*Problem description:*
Set down each line from the line holding "مسئولیتی در قبال" to the last line of the entries below, exactly, with both ends included and without pictures.

=======

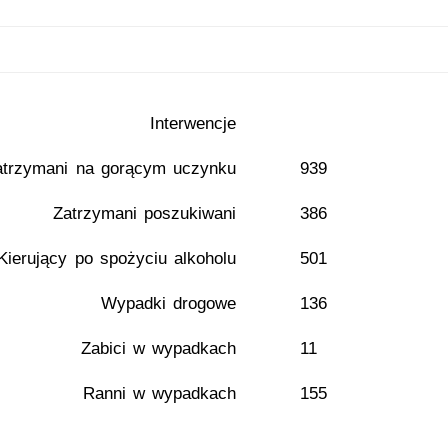
Interwencje
atrzymani na gorącym uczynku
939
Zatrzymani poszukiwani
386
Kierujący po spożyciu alkoholu
501
Wypadki drogowe
136
Zabici w wypadkach
11
Ranni w wypadkach
155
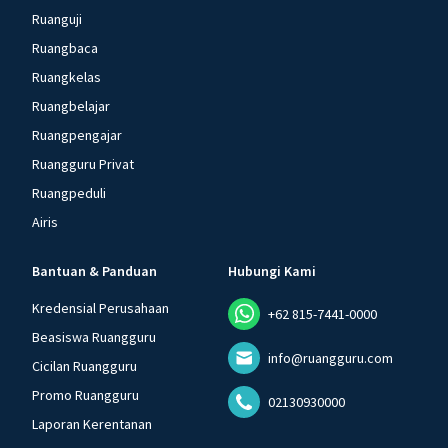
Ruanguji
Ruangbaca
Ruangkelas
Ruangbelajar
Ruangpengajar
Ruangguru Privat
Ruangpeduli
Airis
Bantuan & Panduan
Hubungi Kami
Kredensial Perusahaan
+62 815-7441-0000
Beasiswa Ruangguru
info@ruangguru.com
Cicilan Ruangguru
Promo Ruangguru
02130930000
Laporan Kerentanan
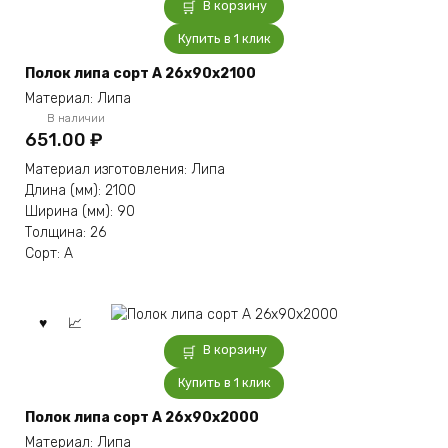
В корзину
Купить в 1 клик
Полок липа сорт А 26x90x2100
Материал: Липа
В наличии
651.00
₽
Материал изготовления: Липа
Длина (мм): 2100
Ширина (мм): 90
Толщина: 26
Сорт: А
В корзину
Купить в 1 клик
Полок липа сорт А 26x90x2000
Материал: Липа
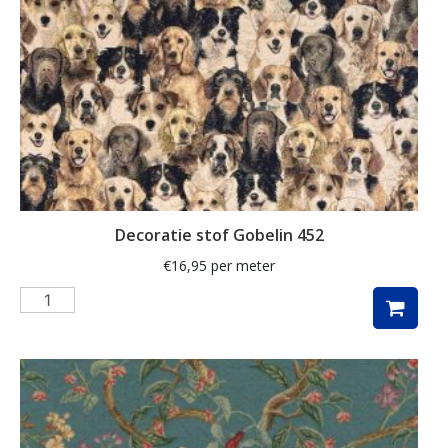
herfstbladeren
hert
herten
hertje
hijskraan
hollands
hond
Decoratie stof Gobelin 452
honden
€
16,95
per meter
huizen
hulst
ijsbeer
indoor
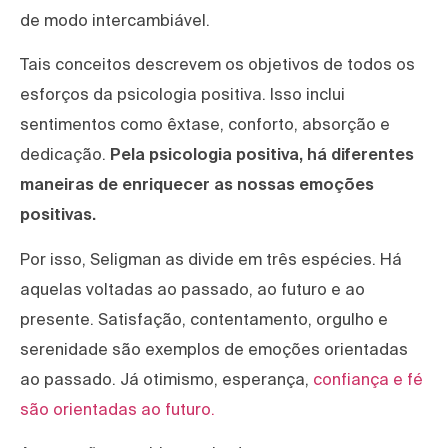
de modo intercambiável.
Tais conceitos descrevem os objetivos de todos os
esforços da psicologia positiva. Isso inclui
sentimentos como êxtase, conforto, absorção e
dedicação.
Pela psicologia positiva, há diferentes
maneiras de enriquecer as nossas emoções
positivas.
Por isso, Seligman as divide em três espécies. Há
aquelas voltadas ao passado, ao futuro e ao
presente. Satisfação, contentamento, orgulho e
serenidade são exemplos de emoções orientadas
ao passado. Já otimismo, esperança,
confiança e fé
são orientadas ao futuro.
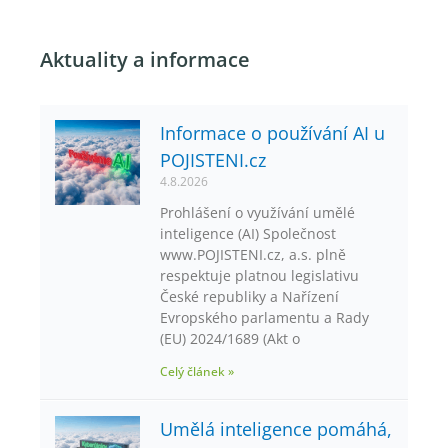
Aktuality a informace
Informace o používání AI u
POJISTENI.cz
4.8.2026
Prohlášení o využívání umělé
inteligence (AI) Společnost
www.POJISTENI.cz, a.s. plně
respektuje platnou legislativu
České republiky a Nařízení
Evropského parlamentu a Rady
(EU) 2024/1689 (Akt o
Celý článek »
Umělá inteligence pomáhá,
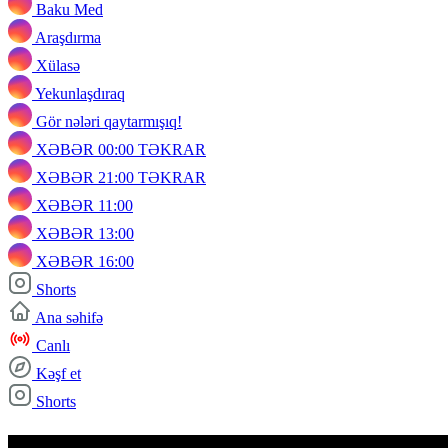
Baku Med
Araşdırma
Xülasə
Yekunlaşdıraq
Gör nələri qaytarmışıq!
XƏBƏR 00:00 TƏKRAR
XƏBƏR 21:00 TƏKRAR
XƏBƏR 11:00
XƏBƏR 13:00
XƏBƏR 16:00
Shorts
Ana səhifə
Canlı
Kəşf et
Shorts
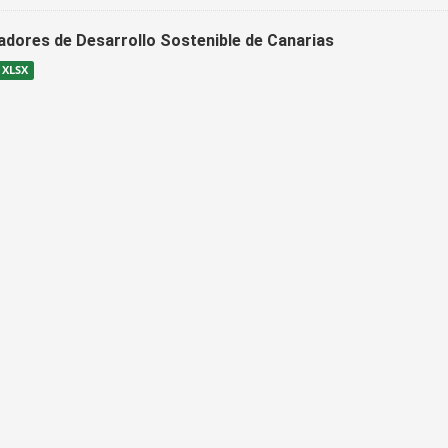
cadores de Desarrollo Sostenible de Canarias
XLSX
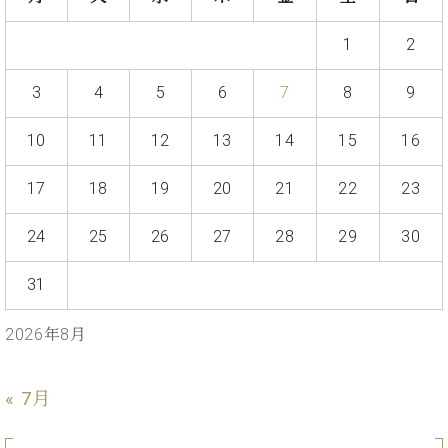
プ
室
ラ
ピ
1
2
イ
ア
ト
ノ
ピ
3
4
5
6
7
8
9
の
ア
コ
ノ
ン
10
11
12
13
14
15
16
シ
ェ
C.
17
18
19
20
21
22
23
ル
ベ
ジ
ヒ
24
25
26
27
28
29
30
ュ
シ
ア
ュ
31
ク
タ
セ
イ
2026年8月
ス
ン
セン
ア
トラ
カ
« 7月
ム東
デ
京の
ミ
ご案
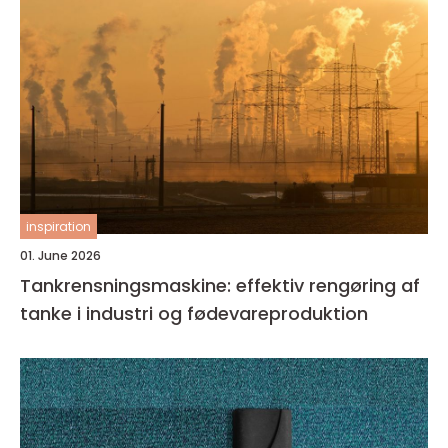
inspiration
01. June 2026
Tankrensningsmaskine: effektiv rengøring af
tanke i industri og fødevareproduktion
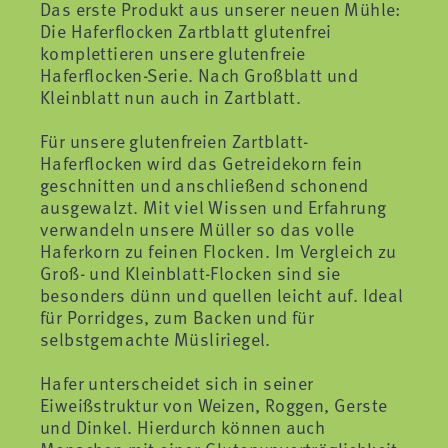
Das erste Produkt aus unserer neuen Mühle:
Die Haferflocken Zartblatt glutenfrei
komplettieren unsere glutenfreie
Haferflocken-Serie. Nach Großblatt und
Kleinblatt nun auch in Zartblatt.
Für unsere glutenfreien Zartblatt-
Haferflocken wird das Getreidekorn fein
geschnitten und anschließend schonend
ausgewalzt. Mit viel Wissen und Erfahrung
verwandeln unsere Müller so das volle
Haferkorn zu feinen Flocken. Im Vergleich zu
Groß- und Kleinblatt-Flocken sind sie
besonders dünn und quellen leicht auf. Ideal
für Porridges, zum Backen und für
selbstgemachte Müsliriegel.
Hafer unterscheidet sich in seiner
Eiweißstruktur von Weizen, Roggen, Gerste
und Dinkel. Hierdurch können auch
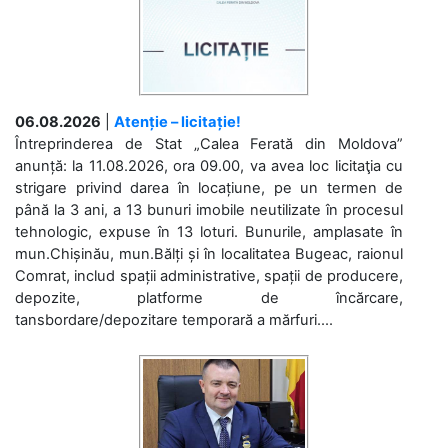
06.08.2026
|
Atenție – licitație!
Întreprinderea de Stat „Calea Ferată din Moldova”
anunță: la 11.08.2026, ora 09.00, va avea loc licitaţia cu
strigare privind darea în locațiune, pe un termen de
până la 3 ani, a 13 bunuri imobile neutilizate în procesul
tehnologic, expuse în 13 loturi. Bunurile, amplasate în
mun.Chișinău, mun.Bălți și în localitatea Bugeac, raionul
Comrat, includ spații administrative, spații de producere,
depozite, platforme de încărcare,
tansbordare/depozitare temporară a mărfuri....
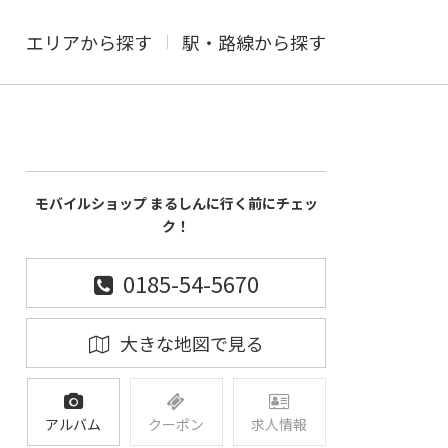
エリアから探す
駅・路線から探す
モバイルショップ まるしんに行く前にチェッ
ク！
0185-54-5670
大きな地図で見る
アルバム
クーポン
求人情報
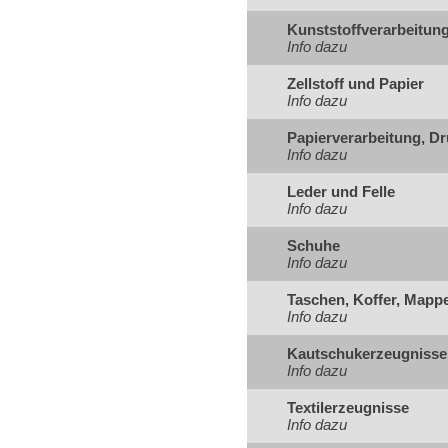
Kunststoffverarbeitun
Info dazu
Zellstoff und Papier
Info dazu
Papierverarbeitung, D
Info dazu
Leder und Felle
Info dazu
Schuhe
Info dazu
Taschen, Koffer, Mappe
Info dazu
Kautschukerzeugniss
Info dazu
Textilerzeugnisse
Info dazu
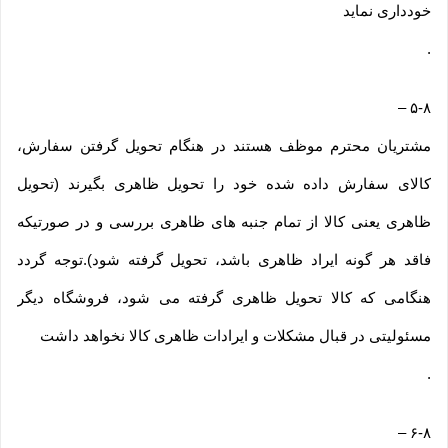
خودداری نماید
.
–
۵-۸
مشتریان محترم موظف هستند در هنگام تحویل گرفتن سفارش،
کالای سفارش داده شده خود را تحویل ظاهری بگیرند (تحویل
ظاهری یعنی کالا از تمام جنبه های ظاهری بررسی و در صورتیکه
فاقد هر گونه ایراد ظاهری باشد، تحویل گرفته شود).توجه گردد
هنگامی که کالا تحویل ظاهری گرفته می شود، فروشگاه دیگر
مسئولیتی در قبال مشکلات و ایرادات ظاهری کالا نخواهد داشت
.
–
۶-۸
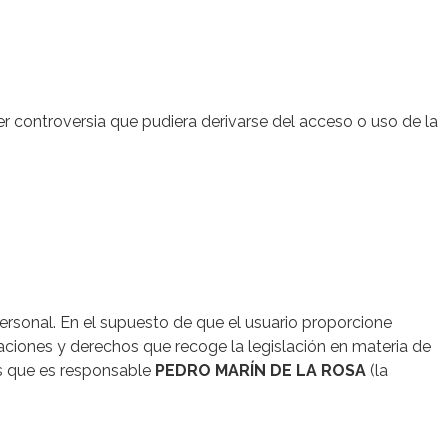
ier controversia que pudiera derivarse del acceso o uso de la
 personal. En el supuesto de que el usuario proporcione
itaciones y derechos que recoge la legislación en materia de
os que es responsable
PEDRO MARÍN DE LA ROSA
(la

=======

*Solved problem:*
مسئولیتی در قبال مشکلات و ایرادات ظاهری کالا نخواهد داشت
.
–
۶-۸
ier controversia que pudiera derivarse del acceso o uso de la
 personal. En el supuesto de que el usuario proporcione
itaciones y derechos que recoge la legislación en materia de
os que es responsable
PEDRO MARÍN DE LA ROSA
(la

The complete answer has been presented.